There are different ways to tell a story; in this case director Todd Haynes chose a multi-dimensional, fragmented form of storytelling in the Bob Dylan documentary " I'm Not There". He does this by using multiple characters to, in my interpretation, show the different trials and aspects of Bob Dylan's life and career, and also in a way gives life to some of the fantasy and questions Dylan had to probably face in his career and how he felt.
The runnaway youth, the charasimatic turned somber musician, The actor who has everything but nothing, the hermit, the addicit; it's easy to see where the plot goes as soon as you understand that aspect of the film, but the parts that interest's me the most was the cinematography.

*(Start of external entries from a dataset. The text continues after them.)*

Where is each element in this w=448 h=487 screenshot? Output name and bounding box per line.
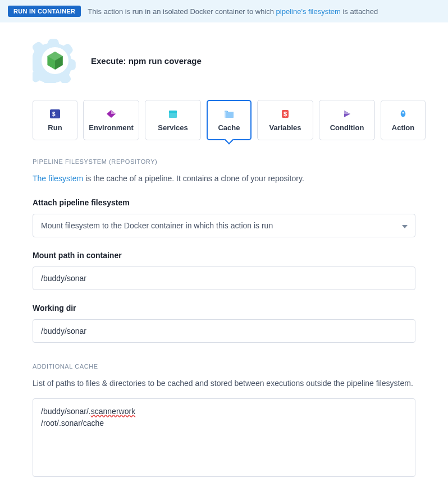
cache-line2: /root/.sonar/cache	[41, 419, 104, 428]
banner-text: This action is run in an isolated Docker…	[88, 7, 378, 16]
tab-environment[interactable]: Environment	[83, 100, 139, 140]
tab-label: Variables	[269, 123, 301, 132]
filesystem-link[interactable]: The filesystem	[33, 174, 83, 183]
folder-icon	[223, 109, 235, 119]
additional-cache-desc: List of paths to files & directories to …	[33, 378, 415, 389]
svg-marker-7	[111, 110, 116, 114]
cache-line1-prefix: /buddy/sonar/.	[41, 407, 91, 416]
filesystem-section-header: PIPELINE FILESYSTEM (REPOSITORY)	[33, 158, 415, 165]
tab-label: Action	[392, 123, 414, 132]
additional-cache-header: ADDITIONAL CACHE	[33, 363, 415, 370]
working-dir-input[interactable]	[33, 319, 415, 343]
tab-label: Services	[158, 123, 188, 132]
run-container-banner: RUN IN CONTAINER This action is run in a…	[0, 0, 448, 22]
box-icon	[167, 109, 179, 119]
tab-action[interactable]: Action	[381, 100, 426, 140]
attach-label: Attach pipeline filesystem	[33, 198, 415, 207]
dollar-icon: $	[280, 109, 291, 119]
svg-text:$_: $_	[52, 111, 59, 117]
tab-label: Condition	[330, 123, 364, 132]
tab-cache[interactable]: Cache	[207, 100, 252, 140]
banner-text-after: is attached	[341, 7, 378, 16]
svg-text:$: $	[284, 111, 287, 117]
tab-services[interactable]: Services	[145, 100, 201, 140]
tab-label: Run	[48, 123, 62, 132]
mount-path-input[interactable]	[33, 267, 415, 290]
additional-cache-textarea[interactable]: /buddy/sonar/.scannerwork/root/.sonar/ca…	[33, 398, 415, 477]
svg-rect-9	[169, 111, 177, 113]
svg-marker-14	[344, 111, 350, 114]
filesystem-desc: The filesystem is the cache of a pipelin…	[33, 173, 415, 185]
action-logo-gear	[33, 38, 77, 83]
working-dir-label: Working dir	[33, 304, 415, 313]
tab-condition[interactable]: Condition	[319, 100, 375, 140]
page-title: Execute: npm run coverage	[91, 56, 202, 66]
tab-label: Environment	[89, 123, 133, 132]
play-icon	[341, 109, 353, 119]
terminal-icon: $_	[49, 109, 61, 119]
attach-filesystem-select[interactable]: Mount filesystem to the Docker container…	[33, 214, 415, 237]
tabs-nav: $_ Run Environment Services Cache $	[33, 100, 415, 140]
svg-point-15	[403, 112, 404, 113]
cache-line1-squiggle: scannerwork	[91, 407, 135, 416]
rocket-icon	[397, 109, 409, 119]
filesystem-desc-rest: is the cache of a pipeline. It contains …	[83, 174, 304, 183]
action-header: Execute: npm run coverage	[33, 34, 415, 93]
mount-path-label: Mount path in container	[33, 251, 415, 260]
svg-rect-10	[226, 112, 234, 118]
banner-text-before: This action is run in an isolated Docker…	[88, 7, 276, 16]
tab-label: Cache	[218, 123, 240, 132]
pipeline-filesystem-link[interactable]: pipeline's filesystem	[276, 7, 341, 16]
tab-run[interactable]: $_ Run	[33, 100, 77, 140]
tab-variables[interactable]: $ Variables	[257, 100, 313, 140]
diamond-icon	[106, 109, 117, 119]
run-container-badge: RUN IN CONTAINER	[8, 6, 81, 17]
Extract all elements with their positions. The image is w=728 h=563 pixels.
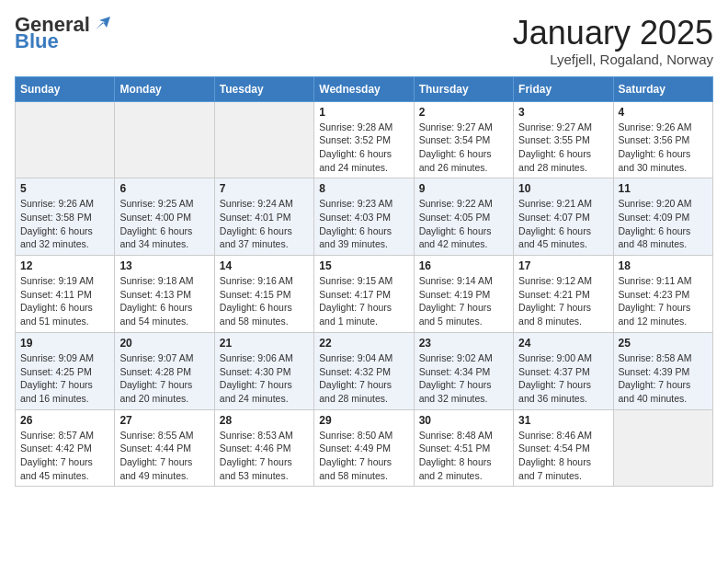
day-number: 6	[119, 182, 209, 195]
day-info: Sunrise: 8:48 AM Sunset: 4:51 PM Dayligh…	[419, 429, 508, 483]
day-number: 11	[619, 182, 708, 195]
calendar-cell: 28Sunrise: 8:53 AM Sunset: 4:46 PM Dayli…	[214, 409, 313, 487]
day-info: Sunrise: 9:20 AM Sunset: 4:09 PM Dayligh…	[619, 197, 708, 251]
logo-icon	[92, 13, 112, 33]
month-title: January 2025	[513, 15, 713, 52]
calendar-cell: 12Sunrise: 9:19 AM Sunset: 4:11 PM Dayli…	[16, 256, 115, 333]
calendar-cell: 22Sunrise: 9:04 AM Sunset: 4:32 PM Dayli…	[314, 332, 414, 409]
day-info: Sunrise: 8:57 AM Sunset: 4:42 PM Dayligh…	[20, 429, 109, 483]
day-number: 12	[20, 259, 109, 272]
day-info: Sunrise: 8:50 AM Sunset: 4:49 PM Dayligh…	[319, 429, 408, 483]
day-info: Sunrise: 9:04 AM Sunset: 4:32 PM Dayligh…	[319, 351, 408, 406]
calendar-week-row: 12Sunrise: 9:19 AM Sunset: 4:11 PM Dayli…	[16, 256, 713, 333]
calendar-cell: 17Sunrise: 9:12 AM Sunset: 4:21 PM Dayli…	[514, 256, 613, 333]
calendar-cell: 25Sunrise: 8:58 AM Sunset: 4:39 PM Dayli…	[613, 332, 712, 409]
calendar-cell: 30Sunrise: 8:48 AM Sunset: 4:51 PM Dayli…	[414, 409, 513, 487]
day-number: 27	[119, 414, 209, 427]
day-number: 23	[419, 337, 508, 350]
calendar-cell: 27Sunrise: 8:55 AM Sunset: 4:44 PM Dayli…	[115, 409, 214, 487]
day-info: Sunrise: 8:46 AM Sunset: 4:54 PM Dayligh…	[518, 429, 608, 483]
calendar-cell: 1Sunrise: 9:28 AM Sunset: 3:52 PM Daylig…	[314, 101, 414, 178]
svg-marker-0	[96, 17, 110, 29]
calendar-cell	[214, 101, 313, 178]
calendar-table: SundayMondayTuesdayWednesdayThursdayFrid…	[15, 76, 713, 488]
day-number: 1	[319, 106, 408, 119]
day-info: Sunrise: 9:22 AM Sunset: 4:05 PM Dayligh…	[419, 197, 508, 251]
day-number: 20	[119, 337, 209, 350]
day-number: 29	[319, 414, 408, 427]
day-info: Sunrise: 9:02 AM Sunset: 4:34 PM Dayligh…	[419, 351, 508, 406]
calendar-cell: 11Sunrise: 9:20 AM Sunset: 4:09 PM Dayli…	[613, 178, 712, 256]
calendar-week-row: 1Sunrise: 9:28 AM Sunset: 3:52 PM Daylig…	[16, 101, 713, 178]
calendar-cell: 9Sunrise: 9:22 AM Sunset: 4:05 PM Daylig…	[414, 178, 513, 256]
calendar-cell: 6Sunrise: 9:25 AM Sunset: 4:00 PM Daylig…	[115, 178, 214, 256]
calendar-cell: 14Sunrise: 9:16 AM Sunset: 4:15 PM Dayli…	[214, 256, 313, 333]
day-info: Sunrise: 8:53 AM Sunset: 4:46 PM Dayligh…	[220, 429, 309, 483]
day-number: 2	[419, 106, 508, 119]
day-info: Sunrise: 9:27 AM Sunset: 3:55 PM Dayligh…	[518, 121, 608, 175]
day-number: 28	[220, 414, 309, 427]
day-number: 31	[518, 414, 608, 427]
day-number: 19	[20, 337, 109, 350]
day-of-week-header: Wednesday	[314, 76, 414, 101]
day-info: Sunrise: 9:28 AM Sunset: 3:52 PM Dayligh…	[319, 121, 408, 175]
calendar-cell	[16, 101, 115, 178]
day-number: 26	[20, 414, 109, 427]
day-number: 25	[619, 337, 708, 350]
calendar-cell	[613, 409, 712, 487]
calendar-cell: 7Sunrise: 9:24 AM Sunset: 4:01 PM Daylig…	[214, 178, 313, 256]
location: Lyefjell, Rogaland, Norway	[513, 52, 713, 67]
day-info: Sunrise: 9:14 AM Sunset: 4:19 PM Dayligh…	[419, 274, 508, 328]
day-info: Sunrise: 9:26 AM Sunset: 3:58 PM Dayligh…	[20, 197, 109, 251]
day-info: Sunrise: 9:18 AM Sunset: 4:13 PM Dayligh…	[119, 274, 209, 328]
calendar-cell: 16Sunrise: 9:14 AM Sunset: 4:19 PM Dayli…	[414, 256, 513, 333]
title-block: January 2025 Lyefjell, Rogaland, Norway	[513, 15, 713, 67]
day-info: Sunrise: 9:26 AM Sunset: 3:56 PM Dayligh…	[619, 121, 708, 175]
day-number: 3	[518, 106, 608, 119]
calendar-cell: 18Sunrise: 9:11 AM Sunset: 4:23 PM Dayli…	[613, 256, 712, 333]
day-of-week-header: Monday	[115, 76, 214, 101]
day-number: 14	[220, 259, 309, 272]
calendar-cell: 26Sunrise: 8:57 AM Sunset: 4:42 PM Dayli…	[16, 409, 115, 487]
day-info: Sunrise: 8:58 AM Sunset: 4:39 PM Dayligh…	[619, 351, 708, 406]
day-of-week-header: Friday	[514, 76, 613, 101]
day-of-week-header: Sunday	[16, 76, 115, 101]
day-info: Sunrise: 9:07 AM Sunset: 4:28 PM Dayligh…	[119, 351, 209, 406]
day-info: Sunrise: 9:09 AM Sunset: 4:25 PM Dayligh…	[20, 351, 109, 406]
day-info: Sunrise: 8:55 AM Sunset: 4:44 PM Dayligh…	[119, 429, 209, 483]
day-number: 9	[419, 182, 508, 195]
day-of-week-header: Tuesday	[214, 76, 313, 101]
day-number: 13	[119, 259, 209, 272]
day-info: Sunrise: 9:12 AM Sunset: 4:21 PM Dayligh…	[518, 274, 608, 328]
day-number: 7	[220, 182, 309, 195]
day-info: Sunrise: 9:27 AM Sunset: 3:54 PM Dayligh…	[419, 121, 508, 175]
day-info: Sunrise: 9:23 AM Sunset: 4:03 PM Dayligh…	[319, 197, 408, 251]
calendar-cell: 4Sunrise: 9:26 AM Sunset: 3:56 PM Daylig…	[613, 101, 712, 178]
calendar-cell: 24Sunrise: 9:00 AM Sunset: 4:37 PM Dayli…	[514, 332, 613, 409]
calendar-cell: 15Sunrise: 9:15 AM Sunset: 4:17 PM Dayli…	[314, 256, 414, 333]
logo: General Blue	[15, 15, 112, 52]
day-info: Sunrise: 9:21 AM Sunset: 4:07 PM Dayligh…	[518, 197, 608, 251]
day-info: Sunrise: 9:25 AM Sunset: 4:00 PM Dayligh…	[119, 197, 209, 251]
calendar-cell: 31Sunrise: 8:46 AM Sunset: 4:54 PM Dayli…	[514, 409, 613, 487]
day-of-week-header: Thursday	[414, 76, 513, 101]
day-info: Sunrise: 9:00 AM Sunset: 4:37 PM Dayligh…	[518, 351, 608, 406]
calendar-cell: 2Sunrise: 9:27 AM Sunset: 3:54 PM Daylig…	[414, 101, 513, 178]
calendar-cell: 10Sunrise: 9:21 AM Sunset: 4:07 PM Dayli…	[514, 178, 613, 256]
day-number: 8	[319, 182, 408, 195]
day-number: 24	[518, 337, 608, 350]
day-number: 15	[319, 259, 408, 272]
calendar-cell: 13Sunrise: 9:18 AM Sunset: 4:13 PM Dayli…	[115, 256, 214, 333]
day-info: Sunrise: 9:06 AM Sunset: 4:30 PM Dayligh…	[220, 351, 309, 406]
calendar-header-row: SundayMondayTuesdayWednesdayThursdayFrid…	[16, 76, 713, 101]
page-header: General Blue January 2025 Lyefjell, Roga…	[15, 15, 713, 67]
calendar-cell: 3Sunrise: 9:27 AM Sunset: 3:55 PM Daylig…	[514, 101, 613, 178]
day-number: 4	[619, 106, 708, 119]
day-info: Sunrise: 9:19 AM Sunset: 4:11 PM Dayligh…	[20, 274, 109, 328]
calendar-cell: 23Sunrise: 9:02 AM Sunset: 4:34 PM Dayli…	[414, 332, 513, 409]
calendar-week-row: 19Sunrise: 9:09 AM Sunset: 4:25 PM Dayli…	[16, 332, 713, 409]
day-number: 5	[20, 182, 109, 195]
calendar-cell: 20Sunrise: 9:07 AM Sunset: 4:28 PM Dayli…	[115, 332, 214, 409]
calendar-week-row: 5Sunrise: 9:26 AM Sunset: 3:58 PM Daylig…	[16, 178, 713, 256]
day-info: Sunrise: 9:15 AM Sunset: 4:17 PM Dayligh…	[319, 274, 408, 328]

To effectively pull off each character and get the viewer into the frame of mind that each character is in, while cutting all this up into segmentes, and then placing each segment into a not so random order, is to me a beautiful accomplishment that does the film justice.
The black and white life of the musician who has become a sellout in the eye's of the fans, The wild west type setting for the hermit, who has in a way become an outlaw in the metaphorical sense (until he literally does in the end), the musician and the poet chastising and mocking the statue of the crusifix, the portrayal of the journalist in the circus cage replacing the musician; settings like those and the way they were shot, stood out to me as a way to make what may seem to some confusing and drawn out, worthwhile.